Matt Simerson Sun, 29 Apr 2012 23:13:25 -0700

parsing of the X-Spam-Status header now uses split instead of a regexp. Mining 
a collection of mail headers revealed that the regexp was not as robust as it 
could be. Now the parsing should work for everyone, regardless of how they 
configure SpamAssassin.


the spamassassin note is now a hashref (was : delimited fields). More data is 
now available, its more easily accessible (no unpacking required), and its 
extensible so it won't require future modification.
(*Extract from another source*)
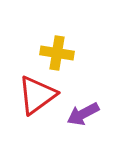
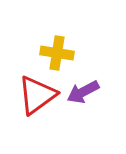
purple arrow: moved 22 px up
I just added the 
spamassassin note feature so it's unlikely this change will hurt anyone.

Added logging for many more error and status conditions.

renamed reject_threshold option to 'reject', to be consistent with other 
plugins that have a 'reject' option.
---
plugins/spamassassin |   96 ++++++++++++++++++++++++++++++++++++--------------
1 file changed, 69 insertions(+), 27 deletions(-)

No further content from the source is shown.